Devant le siège du Medef de l’Indre, des salariés se sont rassemblés, jeudi, à l’appel de l’intersyndicale CGT-FSU-Solidaires. Emmanuel Macron ayant fait le choix de rencontrer les patrons dans l’après-midi, les organisations de travailleurs ont décidé de lui transmettre leurs revendications par un canal original. « J’ai avec moi un cahier de revendications que nous allons donner au Medef pour qu’il le porte au président de la République », explique Josiane Delaune, secrétaire générale de l’union départementale CGT. Le mince espoir qui subsistait de pouvoir rencontrer le président ou un de ses ministres est balayé par un coup de fil de la préfecture. « On aurait accepté d’être reçus par Muriel Pénicaud ou même par Bruno Le Maire, mais personne ne peut nous recevoir », résume la syndicaliste.
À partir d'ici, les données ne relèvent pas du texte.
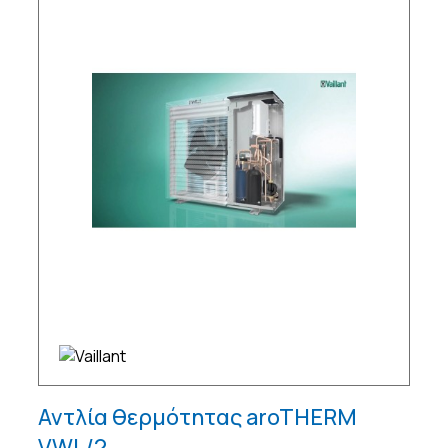
Αντλία θερμότητας aroTHERM
VWL/2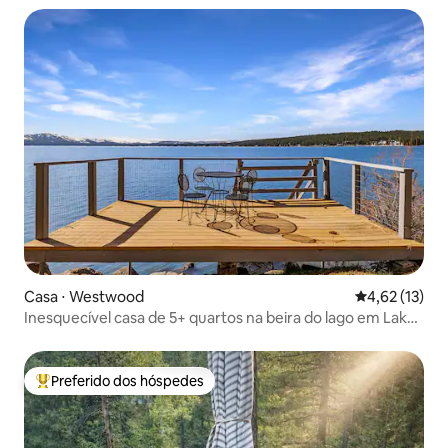
Casa ⋅ Westwood
4,62 de uma a
4,62 (13)
Inesquecível casa de 5+ quartos na beira do lago em Lake
Almanor
Preferido dos hóspedes
Entre os melhores preferidos dos hóspedes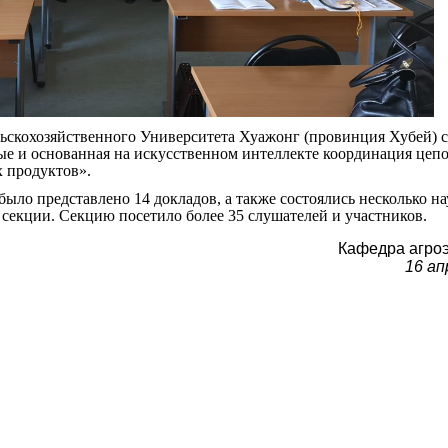
ьскохозяйственного Университета Хуажонг (провинция
Хубей
) 
ые и основанная на искусственном интеллекте координация цеп
 продуктов».
было представлено 14 докладов, а также состоялись несколько н
 секции. Секцию посетило более 35 слушателей и участников.
Кафедра агро
16 ап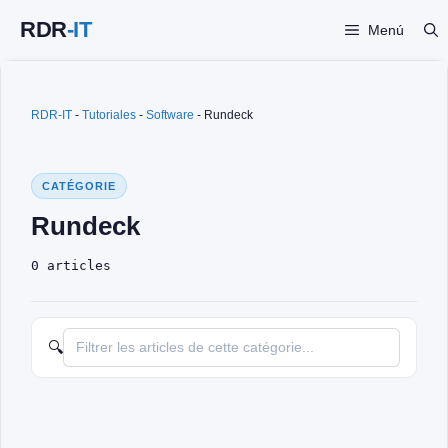
Saltar
Menú
al
contenido
RDR-IT
-
Tutoriales
-
Software
-
Rundeck
CATÉGORIE
Rundeck
0 articles
🔍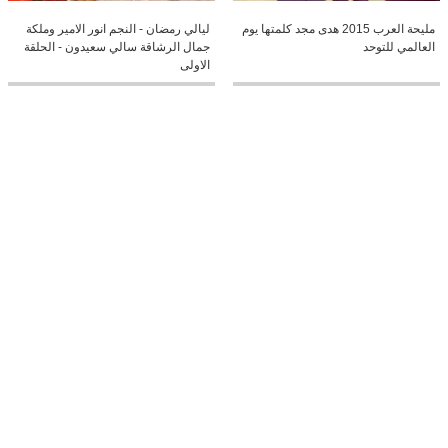
مليحة العرب 2015 هدى مجد كلمتها يوم
ليالي رمضان - النجم انور الامير وملكة
العالمي للتوحد
جمال الرشاقة سالي سعيدون - الحلقة
الاولى
0:19
02:13
فارس كرم في استراليا
جورج وسوف اعلان عن حفله بالاردن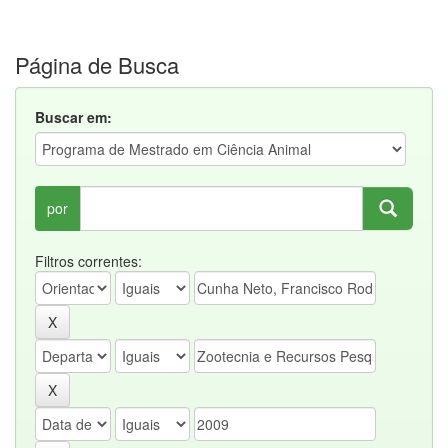
Página de Busca
Buscar em:
por
Filtros correntes: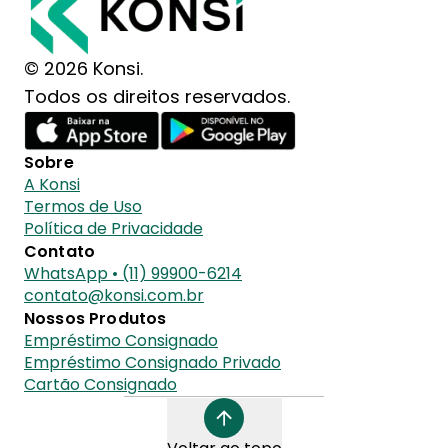
© 2026 Konsi.
Todos os direitos reservados.
Sobre
A Konsi
Termos de Uso
Política de Privacidade
Contato
WhatsApp • (11) 99900-6214
contato@konsi.com.br
Nossos Produtos
Empréstimo Consignado
Empréstimo Consignado Privado
Cartão Consignado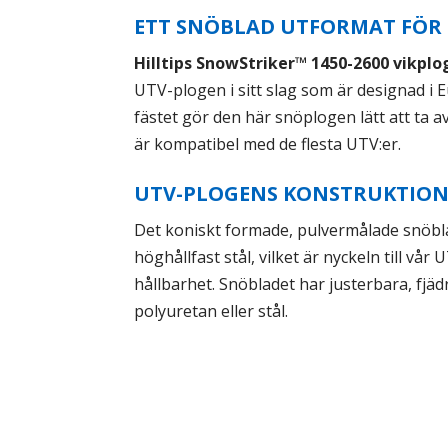
ETT SNÖBLAD UTFORMAT FÖR 
Hilltips SnowStriker™ 1450-2600 vikplo
UTV-plogen i sitt slag som är designad i 
fästet gör den här snöplogen lätt att ta 
är kompatibel med de flesta UTV:er.
UTV-PLOGENS KONSTRUKTIO
Det koniskt formade, pulvermålade snöblad
höghållfast stål, vilket är nyckeln till vår
hållbarhet. Snöbladet har justerbara, fjäd
polyuretan eller stål.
Pourtant, ceux qu’Emmanuel Macron a décidé de ne pas entendre ont des choses à dire. Dans ce département qui occupe le 88e rang dans l’échelle des salaires, mais le 11e en nombre de personnes assujetties à l’impôt sur la fortune immobilière, les inégalités sont criantes. À commencer par les services publics qui désertent.
« Le monde dans lequel on vit, on en hérite »
Micro en main, encadrée de drapeaux rouges, la secrétaire de la CGT fait la litanie des fermetures : Trésorerie de Buzançais, maternité du Blanc, école de Sarzay… sans compter deux centres Afpa fragilisés. Aucune de ces communes n’a composé le trajet présidentiel. L’Élysée n’a pas non plus entendu ces travailleurs qui racontent des conditions de travail à la limite du supportable. Nicolas Dutreu est salarié chez Armatis, un centre d’appels qui se charge du service après-vente d’opérateurs autrefois publics tels que France Télécom ou GDF. Il raconte les pressions mises sur le personnel pour « traiter » un client en un temps record, les fauteuils de bureau sur le point de s’effondrer à force d’être utilisés 14 heures par jour. Sur le perron de l’édifice des organisations patronales, le président de Medef départemental Guy Pépin assure devant les caméras qu’il donnera le cahier de revendications de la CGT au président, mais que lui et ses collègues défendront « ce qui fait la richesse d’un département : l’entreprise ».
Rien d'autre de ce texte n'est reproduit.